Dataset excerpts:
== Segment start ==

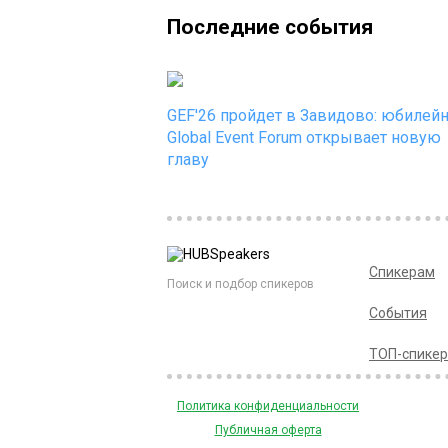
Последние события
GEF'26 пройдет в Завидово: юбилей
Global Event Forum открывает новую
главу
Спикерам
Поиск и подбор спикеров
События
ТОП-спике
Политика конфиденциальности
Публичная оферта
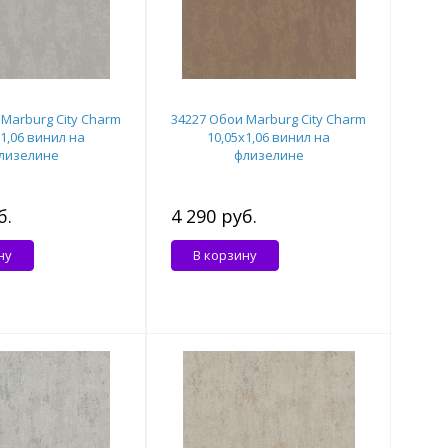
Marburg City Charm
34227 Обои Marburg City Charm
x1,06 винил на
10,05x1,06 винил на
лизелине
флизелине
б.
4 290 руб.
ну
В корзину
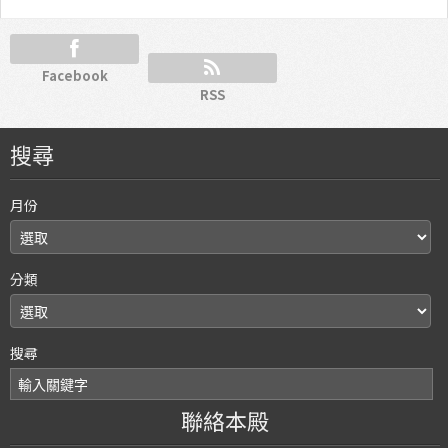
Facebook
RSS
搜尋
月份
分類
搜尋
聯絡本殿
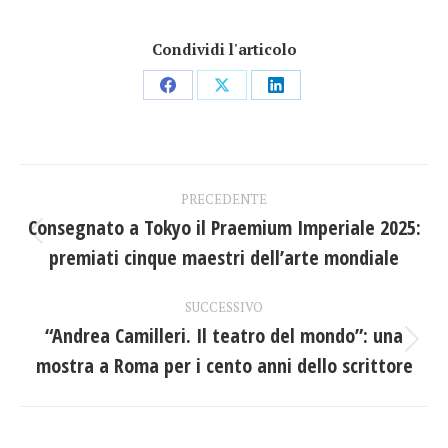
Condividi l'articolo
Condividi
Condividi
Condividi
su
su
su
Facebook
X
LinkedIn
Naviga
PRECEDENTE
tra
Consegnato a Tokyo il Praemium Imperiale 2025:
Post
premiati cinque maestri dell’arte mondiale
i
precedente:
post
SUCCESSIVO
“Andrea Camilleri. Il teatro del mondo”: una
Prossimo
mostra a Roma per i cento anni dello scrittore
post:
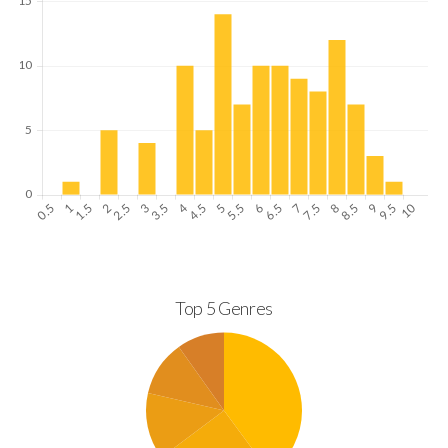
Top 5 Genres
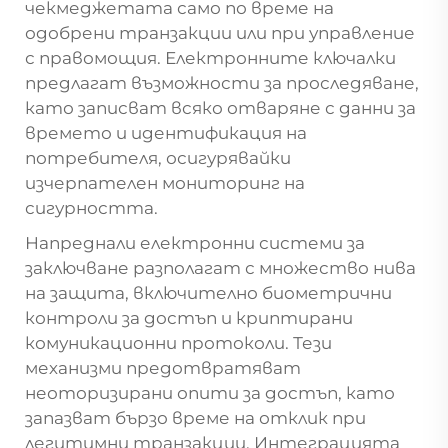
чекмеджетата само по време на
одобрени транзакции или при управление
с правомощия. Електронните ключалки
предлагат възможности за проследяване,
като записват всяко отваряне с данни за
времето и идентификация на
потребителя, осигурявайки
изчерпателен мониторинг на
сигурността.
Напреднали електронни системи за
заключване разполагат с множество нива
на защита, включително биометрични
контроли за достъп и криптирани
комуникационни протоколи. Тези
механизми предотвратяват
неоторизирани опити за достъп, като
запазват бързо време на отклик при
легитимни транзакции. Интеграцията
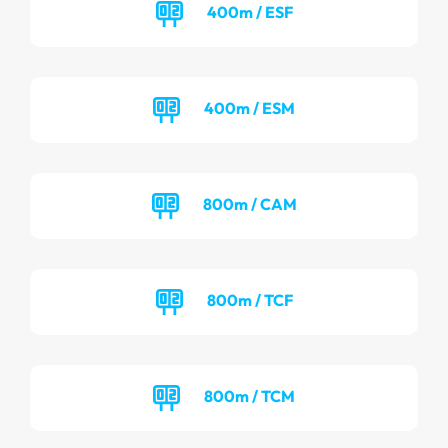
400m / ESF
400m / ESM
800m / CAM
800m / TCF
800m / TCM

== Segment end ==

■ WORK REQUIRED ■
The pictures in the data should be omitted, and every remaining line set down exactly.

■ SOLUTION ■
Последние события
GEF'26 пройдет в Завидово: юбилей
Global Event Forum открывает новую
главу
Спикерам
Поиск и подбор спикеров
События
ТОП-спике
Политика конфиденциальности
Публичная оферта
Marburg City Charm
34227 Обои Marburg City Charm
x1,06 винил на
10,05x1,06 винил на
лизелине
флизелине
б.
4 290 руб.
ну
В корзину
Facebook
RSS
搜尋
月份
分類
搜尋
聯絡本殿
Condividi l'articolo
Condividi
Condividi
Condividi
su
su
su
Facebook
X
LinkedIn
Naviga
PRECEDENTE
tra
Consegnato a Tokyo il Praemium Imperiale 2025:
Post
premiati cinque maestri dell’arte mondiale
i
precedente:
post
SUCCESSIVO
“Andrea Camilleri. Il teatro del mondo”: una
Prossimo
mostra a Roma per i cento anni dello scrittore
post:
Top 5 Genres
чекмеджетата само по време на
одобрени транзакции или при управление
с правомощия. Електронните ключалки
предлагат възможности за проследяване,
като записват всяко отваряне с данни за
времето и идентификация на
потребителя, осигурявайки
изчерпателен мониторинг на
сигурността.
Напреднали електронни системи за
заключване разполагат с множество нива
на защита, включително биометрични
контроли за достъп и криптирани
комуникационни протоколи. Тези
механизми предотвратяват
неоторизирани опити за достъп, като
запазват бързо време на отклик при
легитимни транзакции. Интеграцията
400m / ESF
400m / ESM
800m / CAM
800m / TCF
800m / TCM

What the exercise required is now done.